While listening either through headphones or speakers through the front panel audio, you can hear a whining noise which varies and you can feel the HDD accessing, mouse movements, scrolling etc. The sound might get worse when you access a USB device connected to the front port such as copy files etc.

Here is a video of the problem I was having.

*youtu.be/18i_0eWM1do

*THE CAUSE*

Some cases from reputed brands like Cooler Master, NZXT, Antec etc have the front panel designed such that the front USB and the front audio share a common ground. Here is an example. Image is reference image. May and will differ in your chassis.

*img.techpowerup.org/130716/2013-07-16 20.41.57.jpg

As you can see there, both the USB and the audio share the same ground. Therefore, the motherboard EMI shielding no more works as the sound card receives noise from USB signals.

*THE FIX*

*Things you will need.*

1. Screw drivers
2. Any sharp object(s)
3. Multimeter(you won't need it if you are absolutely confident-You will soon know what I mean)
4. Access to the chassis' front panel PCB
5. Basic circuit understanding skills
6. Last but not the least - PATIENCE.

*Step 1* : Get access to the front panel PCB. Remove the plugs from the motherboard headers and work in a good space.

*Step 2* : Carefully understand the circuits.

Switch the multimeter to diode or resistance mode. Connect the probes as shown and you will get 0 or continuous beep value meaning they are the same or continuous.

*img.techpowerup.org/130716/2013-07-16 20.41.57 (2).jpg

The exact circuit layout is like this in the PCB I am using for reference

*img.techpowerup.org/130716/2013-07-16 20.41.57 (2)752.jpg

*Step 3* : Break the required circuits.

*img.techpowerup.org/130716/2013-07-16 20.41.57 (3).jpg

Take a sharp thing like a flat head screw driver or the multimeter probe and continue scratching the circuit until it breaks.

The result

*img.techpowerup.org/130716/2013-07-16 21.20.06.jpg

You can coat the scratched area with varnish(for the looks)-Optional

*Step 4*Now connect the PCB again and reassemble everything. Connect headphone or speaker. If you connect speaker, set the amplifier volume to full. Test using USB drives-copy, move etc, do random stuff.

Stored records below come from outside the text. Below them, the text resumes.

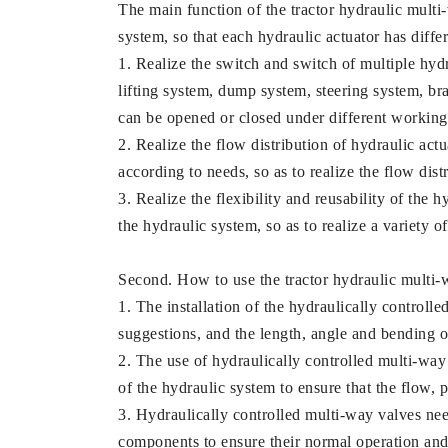
The main function of the tractor hydraulic multi-w
system, so that each hydraulic actuator has diffe
1. Realize the switch and switch of multiple hydra
lifting system, dump system, steering system, br
can be opened or closed under different working 
2. Realize the flow distribution of hydraulic actu
according to needs, so as to realize the flow dist
3. Realize the flexibility and reusability of the
the hydraulic system, so as to realize a variety 
Second. How to use the tractor hydraulic multi-
1. The installation of the hydraulically control
suggestions, and the length, angle and bending o
2. The use of hydraulically controlled multi-way
of the hydraulic system to ensure that the flow, 
3. Hydraulically controlled multi-way valves need
components to ensure their normal operation and 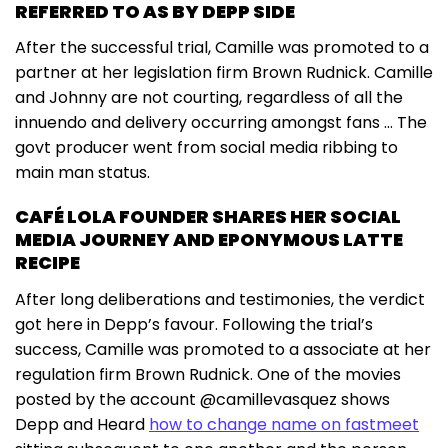
REFERRED TO AS BY DEPP SIDE
After the successful trial, Camille was promoted to a
partner at her legislation firm Brown Rudnick. Camille
and Johnny are not courting, regardless of all the
innuendo and delivery occurring amongst fans … The
govt producer went from social media ribbing to
main man status.
CAFÉ LOLA FOUNDER SHARES HER SOCIAL
MEDIA JOURNEY AND EPONYMOUS LATTE
RECIPE
After long deliberations and testimonies, the verdict
got here in Depp’s favour. Following the trial’s
success, Camille was promoted to a associate at her
regulation firm Brown Rudnick. One of the movies
posted by the account @camillevasquez shows
Depp and Heard
how to change name on fastmeet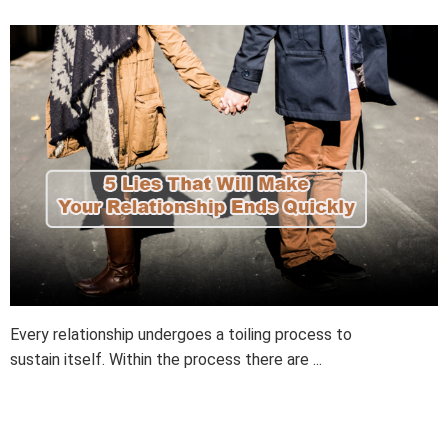
Every relationship undergoes a toiling process to
sustain itself. Within the process there are ...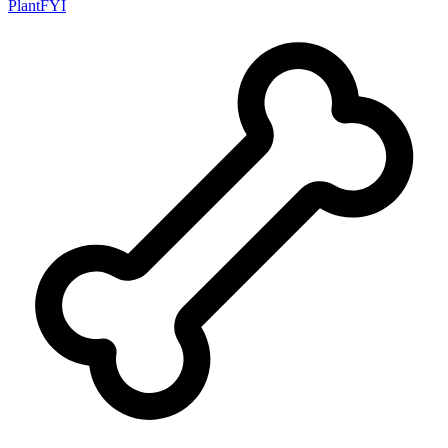
PlantFYI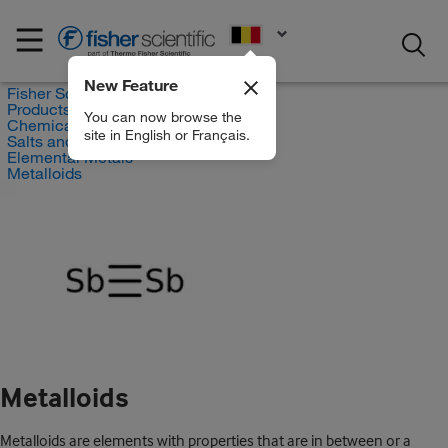
EN
New Feature
Fisher Scientific
Products
You can now browse the
Chemicals
site in English or Français.
Salts and Inorganics
Elemental Metals
Metalloids
Metalloids
Metalloids are elements with properties that are in between or a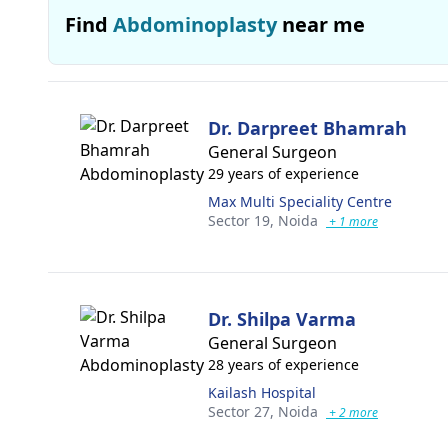
Find
Abdominoplasty
near me
Dr. Darpreet Bhamrah
General Surgeon
29 years of experience
Max Multi Speciality Centre
Sector 19,
Noida
+ 1 more
Dr. Shilpa Varma
General Surgeon
28 years of experience
Kailash Hospital
Sector 27,
Noida
+ 2 more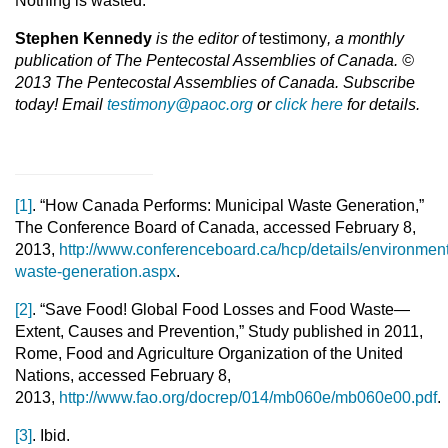
Nothing is wasted.
Stephen Kennedy
is the editor of
testimony
, a monthly
publication of The Pentecostal Assemblies of Canada. ©
2013 The Pentecostal Assemblies of Canada. Subscribe
today! Email
testimony@paoc.org
or
click here
for details.
[1]
. “How Canada Performs: Municipal Waste Generation,”
The Conference Board of Canada, accessed February 8,
2013,
http://www.conferenceboard.ca/hcp/details/environment
waste-generation.aspx
.
[2]
. “Save Food! Global Food Losses and Food Waste—
Extent, Causes and Prevention,” Study published in 2011,
Rome, Food and Agriculture Organization of the United
Nations, accessed February 8,
2013,
http://www.fao.org/docrep/014/mb060e/mb060e00.pdf
.
[3]
. Ibid.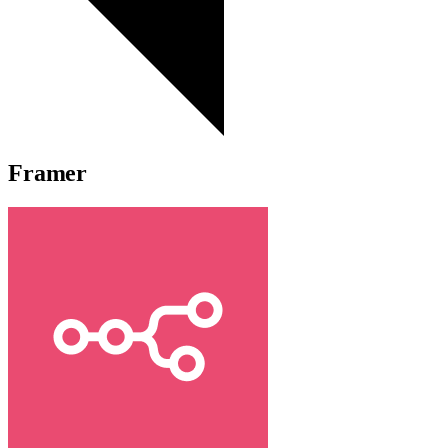
Framer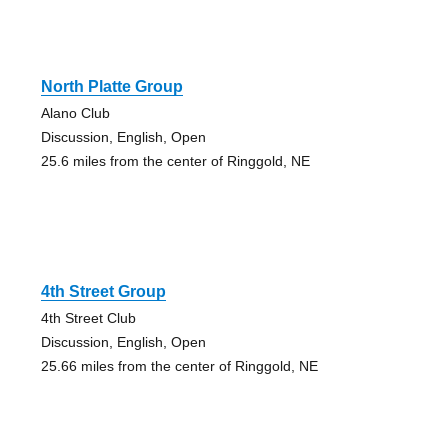
North Platte Group
Alano Club
Discussion, English, Open
25.6 miles from the center of Ringgold, NE
4th Street Group
4th Street Club
Discussion, English, Open
25.66 miles from the center of Ringgold, NE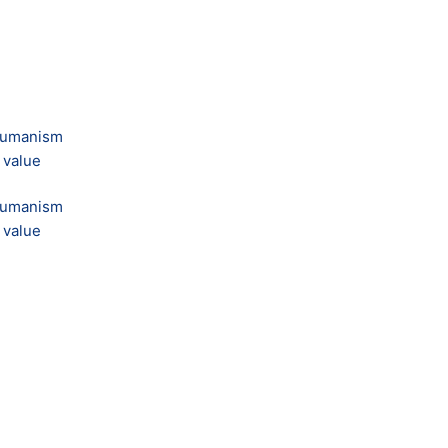
 humanism
 value
 humanism
 value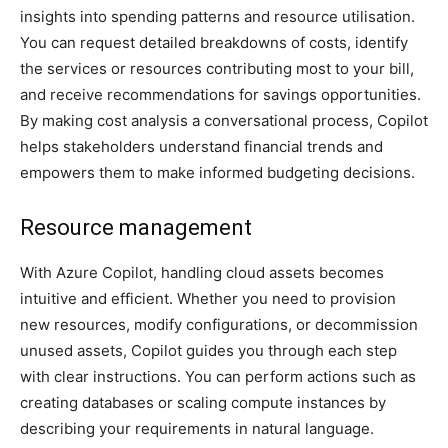
insights into spending patterns and resource utilisation.
You can request detailed breakdowns of costs, identify
the services or resources contributing most to your bill,
and receive recommendations for savings opportunities.
By making cost analysis a conversational process, Copilot
helps stakeholders understand financial trends and
empowers them to make informed budgeting decisions.
Resource management
With Azure Copilot, handling cloud assets becomes
intuitive and efficient. Whether you need to provision
new resources, modify configurations, or decommission
unused assets, Copilot guides you through each step
with clear instructions. You can perform actions such as
creating databases or scaling compute instances by
describing your requirements in natural language.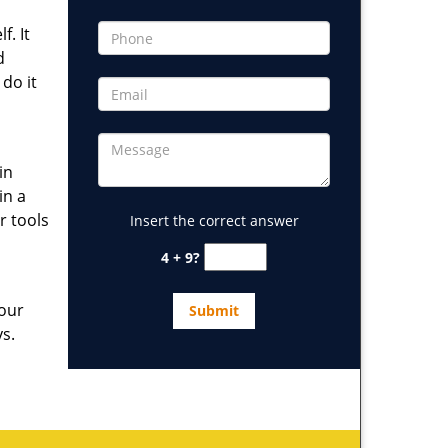
. It
d
 do it
in
in a
r tools
Insert the correct answer
4 + 9?
 our
ys.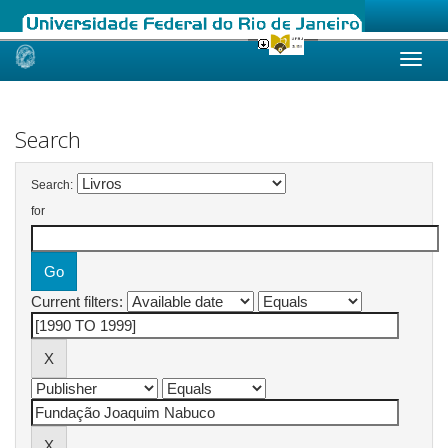
Skip
navigation
Search
Search:
for
Current filters: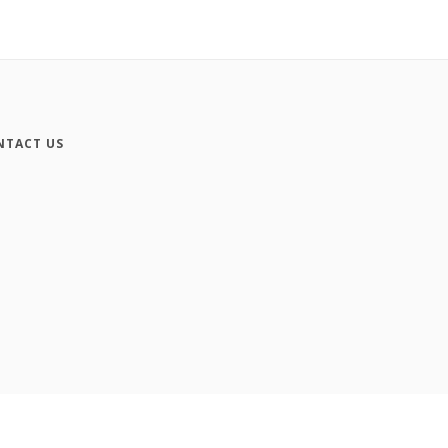
NTACT US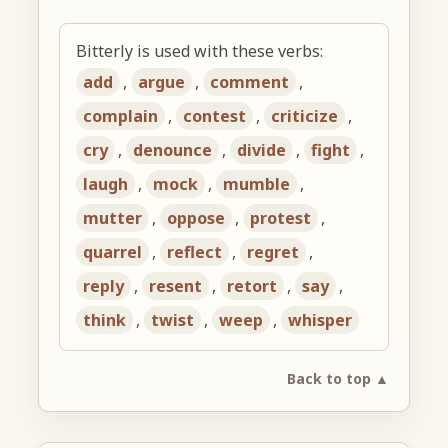
Bitterly is used with these verbs:
add
,
argue
,
comment
,
complain
,
contest
,
criticize
,
cry
,
denounce
,
divide
,
fight
,
laugh
,
mock
,
mumble
,
mutter
,
oppose
,
protest
,
quarrel
,
reflect
,
regret
,
reply
,
resent
,
retort
,
say
,
think
,
twist
,
weep
,
whisper
Back to top ▲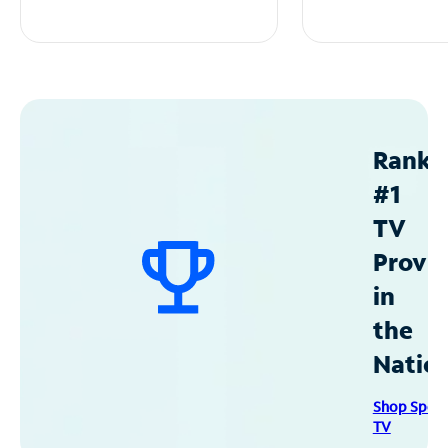
Ranke
#1
TV
Provid
in
the
Natio
Shop Spec
TV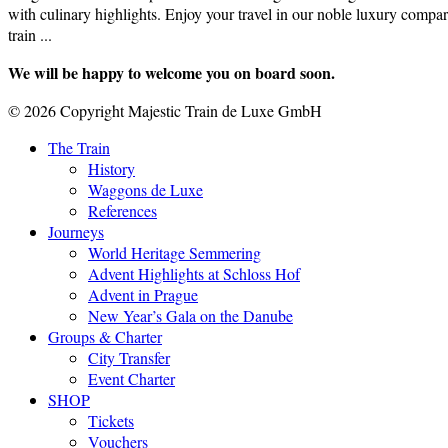
with culinary highlights. Enjoy your travel in our noble luxury compar
train ...
We will be happy to welcome you on board soon.
© 2026 Copyright Majestic Train de Luxe GmbH
The Train
History
Waggons de Luxe
References
Journeys
World Heritage Semmering
Advent Highlights at Schloss Hof
Advent in Prague
New Year’s Gala on the Danube
Groups & Charter
City Transfer
Event Charter
SHOP
Tickets
Vouchers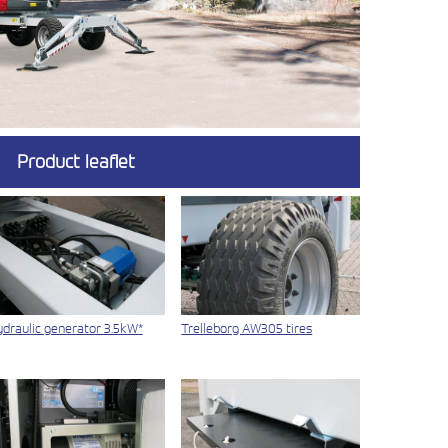
Product leaflet
draulic generator 3.5kW*
Trelleborg AW305 tires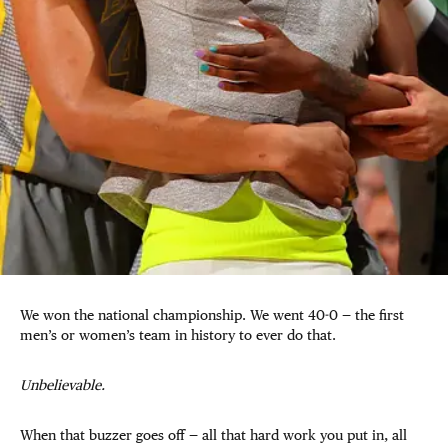
We won the national championship. We went 40-0 — the first
men’s or women’s team in history to ever do that.
Unbelievable.
When that buzzer goes off — all that hard work you put in, all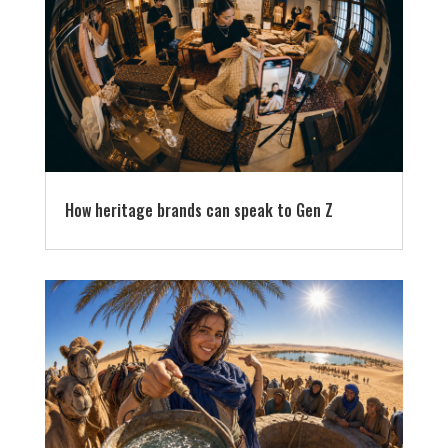
How heritage brands can speak to Gen Z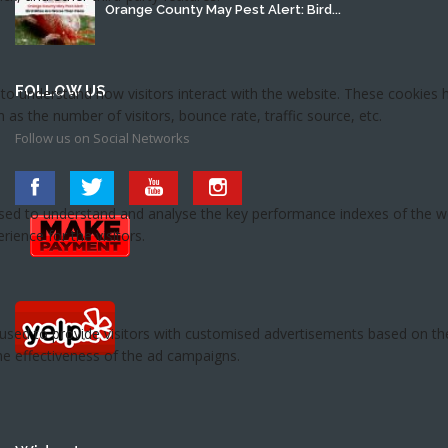
Orange County May Pest Alert: Bird...
FOLLOW US
Follow us on Social Networks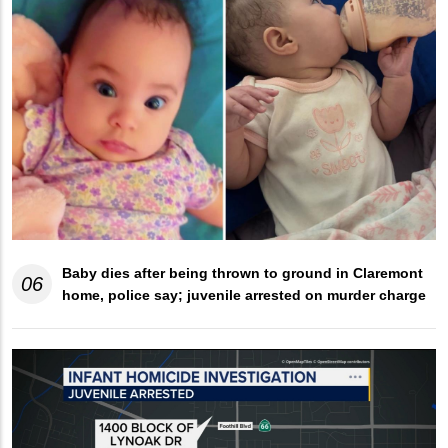
Baby dies after being thrown to ground in Claremont
06
home, police say; juvenile arrested on murder charge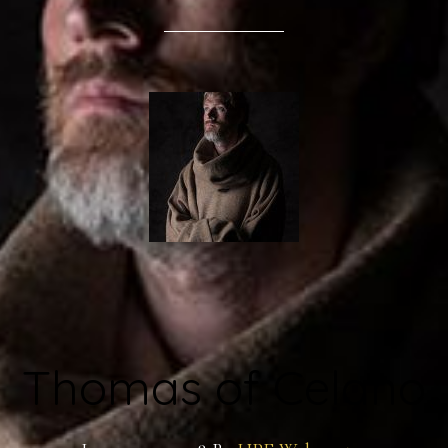
Thomas of Celano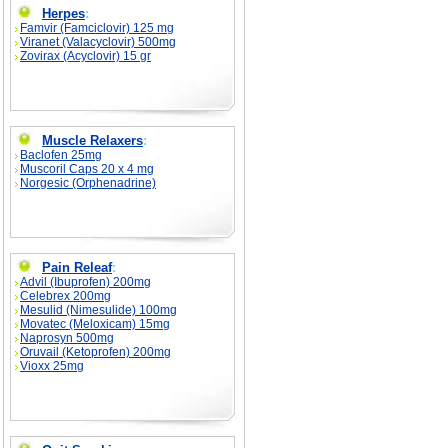
Herpes
:
Famvir (Famciclovir) 125 mg
Viranet (Valacyclovir) 500mg
Zovirax (Acyclovir) 15 gr
Muscle Relaxers
:
Baclofen 25mg
Muscoril Caps 20 x 4 mg
Norgesic (Orphenadrine)
Pain Releaf
:
Advil (Ibuprofen) 200mg
Celebrex 200mg
Mesulid (Nimesulide) 100mg
Movatec (Meloxicam) 15mg
Naprosyn 500mg
Oruvail (Ketoprofen) 200mg
Vioxx 25mg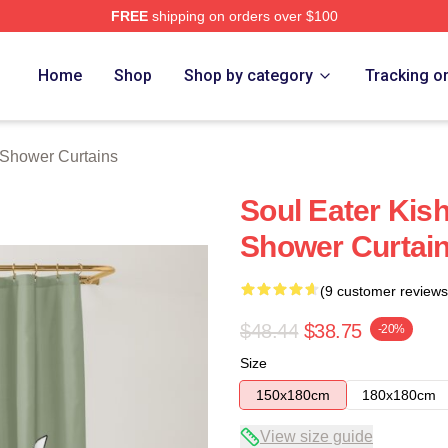
FREE
shipping on orders over $100
tore
Home
Shop
Shop by category
Tracking o
 Shower Curtains
Soul Eater Kis
Shower Curtai
(9 customer reviews
$48.44
$38.75
-20%
Size
150x180cm
180x180cm
View size guide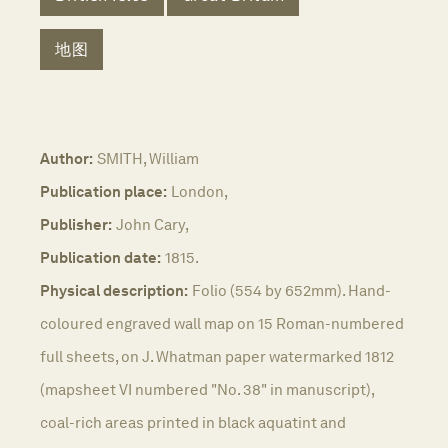
地图
Author:
SMITH, William
Publication place:
London,
Publisher:
John Cary,
Publication date:
1815.
Physical description:
Folio (554 by 652mm). Hand-
coloured engraved wall map on 15 Roman-numbered
full sheets, on J. Whatman paper watermarked 1812
(mapsheet VI numbered "No. 38" in manuscript),
coal-rich areas printed in black aquatint and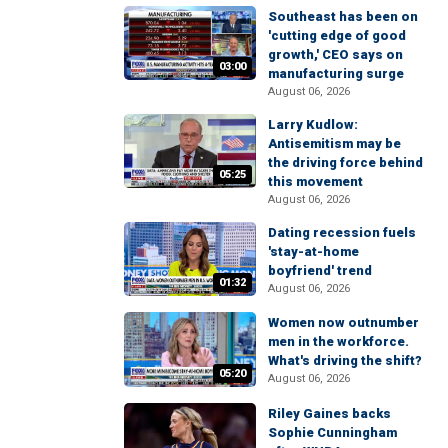
Southeast has been on
'cutting edge of good
growth,' CEO says on
03:00
manufacturing surge
August 06, 2026
Larry Kudlow:
Antisemitism may be
the driving force behind
05:25
this movement
August 06, 2026
Dating recession fuels
'stay-at-home
boyfriend' trend
01:32
August 06, 2026
Women now outnumber
men in the workforce.
What's driving the shift?
05:20
August 06, 2026
Riley Gaines backs
Sophie Cunningham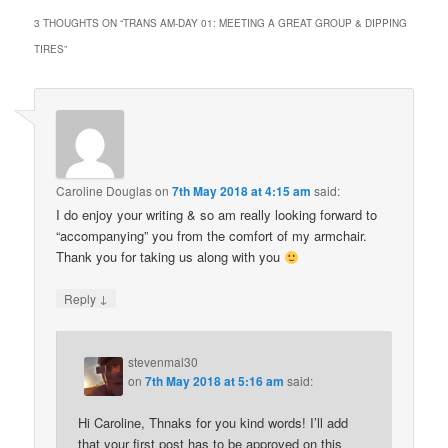
3 THOUGHTS ON “
TRANS AM-DAY 01: MEETING A GREAT GROUP & DIPPING
TIRES
”
Caroline Douglas
on
7th May 2018 at 4:15 am
said:
I do enjoy your writing & so am really looking forward to
“accompanying” you from the comfort of my armchair.
Thank you for taking us along with you
↓
Reply
stevenmal30
on
7th May 2018 at 5:16 am
said:
Hi Caroline, Thnaks for you kind words! I’ll add
that your first post has to be approved on this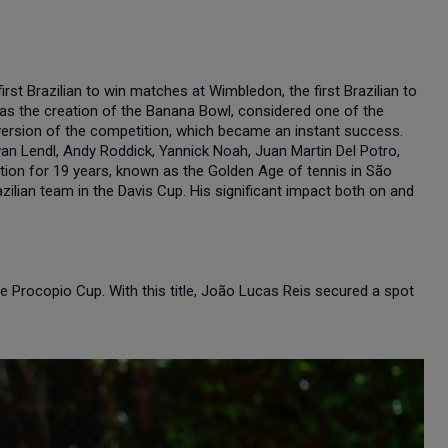
rst Brazilian to win matches at Wimbledon, the first Brazilian to
 was the creation of the Banana Bowl, considered one of the
 version of the competition, which became an instant success.
n Lendl, Andy Roddick, Yannick Noah, Juan Martin Del Potro,
tion for 19 years, known as the Golden Age of tennis in São
ilian team in the Davis Cup. His significant impact both on and
he Procopio Cup. With this title, João Lucas Reis secured a spot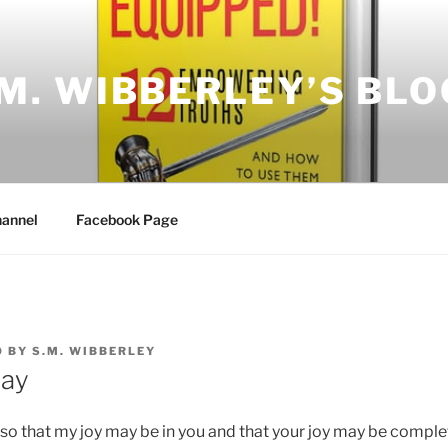
.M. WIBBERLEY’S BLO
annel
Facebook Page
0
BY
S.M. WIBBERLEY
Day
s so that my joy may be in you and that your joy may be comple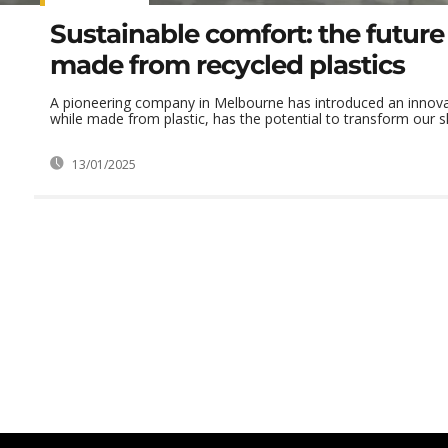
Sustainable comfort: the future
made from recycled plastics
A pioneering company in Melbourne has introduced an innovat
while made from plastic, has the potential to transform our sl
13/01/2025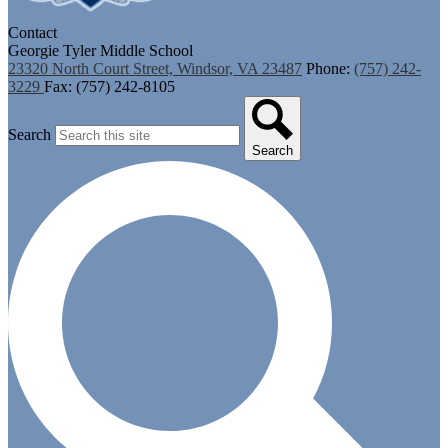
Contact
Georgie Tyler Middle School
23320 North Court Street, Windsor, VA 23487
Phone:
(757) 242-
3229
Fax: (757) 242-8105
Search
Search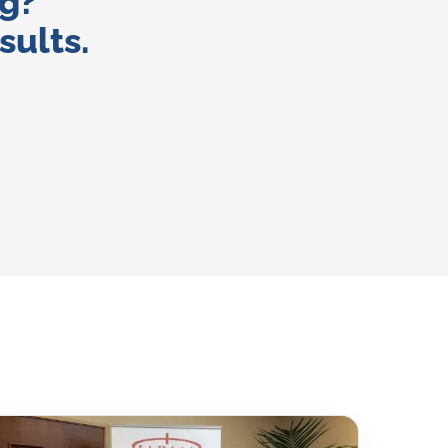
ng?
sults.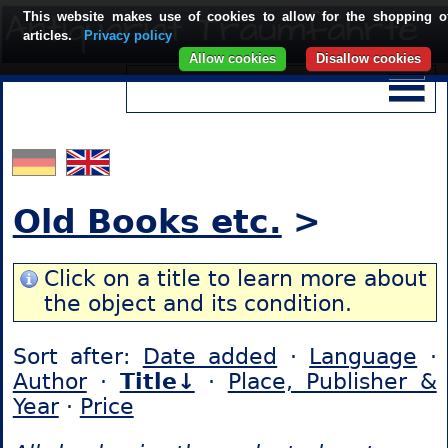
This website makes use of cookies to allow for the shopping o
articles.
Privacy policy
Allow cookies
Disallow cookies
Old Books etc.
>
Click on a title to learn more about
the object and its condition.
Sort after:
Date added
·
Language
·
Author
·
Title↓
·
Place, Publisher &
Year
·
Price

Here's my result. Beware of some loud Linkin Park near the end of the video.

*youtu.be/IdfZ80JG2cg

Enjoy.


----------



## harshilsharma63 (May 2, 2014)

Nice tutorial  I am facing this problem too Will try the procedure in some days.


----------



## anirbandd (May 13, 2014)

very nice tutorial bro!!


----------



## itsakjt (May 19, 2014)

harshilsharma63 said:


> Nice tutorial  I am facing this problem too Will try the procedure in some days.



Thanks.  Do try it. You will be able to know through a quick testing also. Just open the chassis and unplug the front panel USB header cable. Keep the audio cable plugged in. See if the noise is gone. 



anirbandd said:


> very nice tutorial bro!!



Thanks anirbandd.


----------



## Nerevarine (May 19, 2014)

Earned the like, excellent tutorial


----------



## itsakjt (May 21, 2014)

Nerevarine said:


> Earned the like, excellent tutorial



Thanks a lot.  That noise was horrible. I did not know of it till 2-3 months of buying the new Asus M5A97 R2.0 motherboard, just a slight whining noise was there which changed according to system activity. It was irritating. One day, I was copying something to my flash drive while listening to John Denver and then OMG! That floppy drive-like noise blew my heads off! I immediately cancelled and retried. Same results every time. Then I turned off power and removed the front panel USB wires, no noise! To check the motherboard, I took a spare front panel header bought from footpath. Connected just the USB plugs of it and the audio plug was from my chassis thus making the two separate. No noise. I was sure then.


----------